Friday, December 17, 2010

After Obama's Election "the Plaque Stirred"




















Wow, that's a really big plaque. Judging by the scale of the thing, it might be part of the Lincoln or Jefferson memorials. But, no. The WaPo's Al Kamen reports it is the centerpiece of a shrine that USAID erected to first lady Hillary Clinton back in the day:

Twelve years ago, the U.S. Agency for International Development turned its lobby in the Ronald Reagan Building into a shrine to then-first lady Hillary Rodham Clinton. Its centerpiece was an 800-pound bronze plaque, 6 feet wide by about 9 feet high, bolted to a marble wall.

The plaque, which cost $27,388, plus tens of thousands more for shipping and installation, had an engraved excerpt from a speech she gave about "expanding the circle of human dignity."

Then there was this fulsome bit from the USAID administrator at the time, J. Brian Atwood: "May all who pass through these portals recognize the invaluable contribution to worldwide development made by the First Lady of the United States, Hillary Rodham Clinton."

-- snip --

The plaque was sent to a government warehouse in Maryland, where, as we wrote at the time, it lay "peacefully . . . waiting, waiting" for the next eight years [of the George W. Bush administrations].

But after President Obama's election, the plaque stirred.

It began positively quivering on Jan. 23, 2009, when Secretary of State Clinton went to USAID and mentioned that she had been "quite honored upon leaving the White House to have a plaque put up in the lobby recognizing my work."

"And if anybody knows where that plaque is - [laughter and applause] - you know," Clinton continued with a playful smile, looking at someone just off the stage to her right, "I'd just love to see it again. [Laughter.]"

The USAID people got right to work on that, but they couldn't displace a memorial to fallen employees. So, for an estimated $30,000, the agency, in the fall of 2009, was preparing to schlep the plaque from storage to put it up on another wall in the lobby.

After our inquiry, however, Clinton said she wanted no public funds used to put the plaque back up. And what she said that January "was a joke - not an RFP," or request for proposal, a Clinton aide said.
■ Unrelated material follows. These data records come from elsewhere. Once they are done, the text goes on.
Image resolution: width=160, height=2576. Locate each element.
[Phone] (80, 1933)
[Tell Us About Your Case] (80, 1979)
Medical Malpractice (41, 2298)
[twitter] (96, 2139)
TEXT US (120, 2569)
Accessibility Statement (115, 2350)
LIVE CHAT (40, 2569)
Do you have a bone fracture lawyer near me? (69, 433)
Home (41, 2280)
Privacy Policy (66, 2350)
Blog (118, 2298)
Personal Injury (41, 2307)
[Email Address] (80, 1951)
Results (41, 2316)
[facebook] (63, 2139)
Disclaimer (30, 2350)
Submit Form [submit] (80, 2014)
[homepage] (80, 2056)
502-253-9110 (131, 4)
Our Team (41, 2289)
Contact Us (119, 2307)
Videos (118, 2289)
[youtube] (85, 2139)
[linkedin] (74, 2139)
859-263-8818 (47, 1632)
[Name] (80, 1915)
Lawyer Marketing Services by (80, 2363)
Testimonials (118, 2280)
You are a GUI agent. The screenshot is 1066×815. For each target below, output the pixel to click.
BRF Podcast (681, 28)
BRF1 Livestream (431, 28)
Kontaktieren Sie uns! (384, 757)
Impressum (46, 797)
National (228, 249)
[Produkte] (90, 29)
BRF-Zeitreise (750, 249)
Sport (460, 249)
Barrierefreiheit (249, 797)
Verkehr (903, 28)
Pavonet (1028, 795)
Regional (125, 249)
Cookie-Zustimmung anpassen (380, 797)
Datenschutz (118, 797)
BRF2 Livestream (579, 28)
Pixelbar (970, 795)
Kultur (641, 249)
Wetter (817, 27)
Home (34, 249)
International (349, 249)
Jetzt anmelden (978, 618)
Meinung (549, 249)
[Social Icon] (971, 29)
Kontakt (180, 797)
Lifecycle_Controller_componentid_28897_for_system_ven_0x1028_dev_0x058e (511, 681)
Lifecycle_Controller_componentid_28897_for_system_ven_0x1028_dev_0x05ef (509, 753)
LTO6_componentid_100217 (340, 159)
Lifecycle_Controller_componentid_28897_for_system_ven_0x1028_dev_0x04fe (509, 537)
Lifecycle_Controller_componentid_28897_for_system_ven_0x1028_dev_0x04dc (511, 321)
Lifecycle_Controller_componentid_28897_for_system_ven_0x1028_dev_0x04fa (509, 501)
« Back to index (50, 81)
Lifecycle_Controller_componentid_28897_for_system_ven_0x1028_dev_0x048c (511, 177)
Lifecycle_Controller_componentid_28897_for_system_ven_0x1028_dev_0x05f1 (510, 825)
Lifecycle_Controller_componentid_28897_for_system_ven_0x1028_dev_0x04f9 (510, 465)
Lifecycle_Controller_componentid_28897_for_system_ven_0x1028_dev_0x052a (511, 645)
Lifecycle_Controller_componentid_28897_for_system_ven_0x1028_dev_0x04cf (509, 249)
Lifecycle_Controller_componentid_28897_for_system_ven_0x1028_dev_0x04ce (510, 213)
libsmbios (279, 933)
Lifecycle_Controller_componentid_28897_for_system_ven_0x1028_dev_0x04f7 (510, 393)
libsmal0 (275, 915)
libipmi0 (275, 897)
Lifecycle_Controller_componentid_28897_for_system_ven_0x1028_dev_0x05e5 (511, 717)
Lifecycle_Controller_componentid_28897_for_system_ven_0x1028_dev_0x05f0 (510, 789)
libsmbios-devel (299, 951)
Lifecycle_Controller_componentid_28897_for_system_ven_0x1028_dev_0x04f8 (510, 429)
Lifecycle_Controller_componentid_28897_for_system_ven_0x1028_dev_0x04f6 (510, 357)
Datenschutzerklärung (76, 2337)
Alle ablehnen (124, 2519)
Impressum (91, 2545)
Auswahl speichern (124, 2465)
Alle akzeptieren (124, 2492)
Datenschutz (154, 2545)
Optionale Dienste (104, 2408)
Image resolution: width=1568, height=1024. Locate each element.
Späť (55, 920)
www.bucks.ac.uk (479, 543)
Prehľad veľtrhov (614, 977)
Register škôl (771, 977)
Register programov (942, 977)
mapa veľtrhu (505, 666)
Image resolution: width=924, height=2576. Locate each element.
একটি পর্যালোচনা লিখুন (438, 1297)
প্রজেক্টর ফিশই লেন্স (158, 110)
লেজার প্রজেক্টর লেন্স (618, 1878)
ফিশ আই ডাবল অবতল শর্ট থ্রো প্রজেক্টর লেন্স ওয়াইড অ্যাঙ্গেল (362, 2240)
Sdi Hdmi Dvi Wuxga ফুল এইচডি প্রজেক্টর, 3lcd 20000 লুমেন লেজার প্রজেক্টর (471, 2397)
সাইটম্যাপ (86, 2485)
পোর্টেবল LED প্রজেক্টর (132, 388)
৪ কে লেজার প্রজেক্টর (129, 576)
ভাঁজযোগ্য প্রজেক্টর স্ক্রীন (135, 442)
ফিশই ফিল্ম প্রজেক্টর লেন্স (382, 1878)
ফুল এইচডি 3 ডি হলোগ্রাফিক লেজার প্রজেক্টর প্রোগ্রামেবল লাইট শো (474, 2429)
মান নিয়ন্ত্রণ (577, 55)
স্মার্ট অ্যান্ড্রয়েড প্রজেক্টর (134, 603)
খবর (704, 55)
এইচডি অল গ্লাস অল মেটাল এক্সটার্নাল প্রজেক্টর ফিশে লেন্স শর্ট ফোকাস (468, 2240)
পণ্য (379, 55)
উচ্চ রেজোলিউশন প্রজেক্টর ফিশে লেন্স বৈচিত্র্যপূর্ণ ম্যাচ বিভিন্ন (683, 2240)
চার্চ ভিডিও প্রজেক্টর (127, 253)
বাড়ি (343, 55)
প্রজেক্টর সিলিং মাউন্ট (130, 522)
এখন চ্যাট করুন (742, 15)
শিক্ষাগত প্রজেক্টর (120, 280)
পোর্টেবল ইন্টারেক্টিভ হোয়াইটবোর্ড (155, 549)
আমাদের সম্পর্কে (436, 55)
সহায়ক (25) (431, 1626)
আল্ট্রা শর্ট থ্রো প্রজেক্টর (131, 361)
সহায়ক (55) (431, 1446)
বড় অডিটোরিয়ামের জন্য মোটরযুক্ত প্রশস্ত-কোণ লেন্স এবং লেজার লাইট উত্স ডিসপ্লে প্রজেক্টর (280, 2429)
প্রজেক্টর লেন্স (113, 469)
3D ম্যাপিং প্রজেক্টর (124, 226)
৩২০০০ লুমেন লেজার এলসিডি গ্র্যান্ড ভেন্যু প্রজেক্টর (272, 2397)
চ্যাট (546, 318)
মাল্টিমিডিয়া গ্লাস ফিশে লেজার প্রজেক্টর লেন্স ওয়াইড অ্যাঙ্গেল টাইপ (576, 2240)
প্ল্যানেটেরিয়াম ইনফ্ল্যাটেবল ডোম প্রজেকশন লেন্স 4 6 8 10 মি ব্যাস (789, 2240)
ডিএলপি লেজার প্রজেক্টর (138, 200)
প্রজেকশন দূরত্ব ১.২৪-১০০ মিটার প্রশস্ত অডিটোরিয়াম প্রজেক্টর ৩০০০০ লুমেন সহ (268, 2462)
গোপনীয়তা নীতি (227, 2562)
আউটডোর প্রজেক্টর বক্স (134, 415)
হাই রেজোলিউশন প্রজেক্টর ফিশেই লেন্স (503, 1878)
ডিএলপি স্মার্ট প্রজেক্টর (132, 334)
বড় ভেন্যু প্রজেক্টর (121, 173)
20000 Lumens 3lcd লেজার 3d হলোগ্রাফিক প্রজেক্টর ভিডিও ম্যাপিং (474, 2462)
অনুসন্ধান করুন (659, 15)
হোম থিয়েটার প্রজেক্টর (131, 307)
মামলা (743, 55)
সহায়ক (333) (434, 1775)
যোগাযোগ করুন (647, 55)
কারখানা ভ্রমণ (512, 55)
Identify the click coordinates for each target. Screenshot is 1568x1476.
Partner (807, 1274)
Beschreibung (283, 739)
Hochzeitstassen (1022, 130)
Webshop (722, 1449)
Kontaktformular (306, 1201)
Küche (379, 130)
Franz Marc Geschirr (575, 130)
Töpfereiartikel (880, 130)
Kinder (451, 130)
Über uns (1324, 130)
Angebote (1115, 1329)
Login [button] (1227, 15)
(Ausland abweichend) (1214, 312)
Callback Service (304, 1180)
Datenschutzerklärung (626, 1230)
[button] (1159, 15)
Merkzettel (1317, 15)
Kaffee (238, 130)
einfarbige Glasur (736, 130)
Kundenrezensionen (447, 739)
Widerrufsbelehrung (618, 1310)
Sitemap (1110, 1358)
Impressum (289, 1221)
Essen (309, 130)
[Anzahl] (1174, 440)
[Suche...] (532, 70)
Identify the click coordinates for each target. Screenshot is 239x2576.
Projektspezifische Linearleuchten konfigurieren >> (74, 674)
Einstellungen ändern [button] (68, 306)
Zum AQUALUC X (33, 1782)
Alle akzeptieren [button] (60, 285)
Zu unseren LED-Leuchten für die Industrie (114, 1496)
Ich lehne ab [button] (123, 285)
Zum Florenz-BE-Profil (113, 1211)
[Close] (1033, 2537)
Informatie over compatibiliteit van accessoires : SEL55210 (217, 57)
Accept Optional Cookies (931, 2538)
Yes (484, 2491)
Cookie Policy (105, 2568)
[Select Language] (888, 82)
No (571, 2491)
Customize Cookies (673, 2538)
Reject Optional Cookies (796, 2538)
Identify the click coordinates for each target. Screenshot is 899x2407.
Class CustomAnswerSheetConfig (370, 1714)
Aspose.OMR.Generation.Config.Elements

"We took some preparatory steps," a USAID statement said, such as ripping down part of a marble wall, "but have decided not to proceed with re-hanging the plaque."

But now they've apparently raised the money (not clear from whom), because workers have been on scaffolding preparing the wall to hold the plaque.


I appreciate a good cult of personality as much as the next small "r" republican. So I'm pleased to see that Foreign Policy's Madam Secretary blog is also unenamored:

Thank goodness private -- not public -- funds are apparently being used to rehang the plaque (on another wall in the lobby, so as not to disturb the memorial). And nothing personal against Clinton, but no living person should be glorified in this manner. (As for someone who's deceased and whose legacy has stood the test of time, that's another matter.)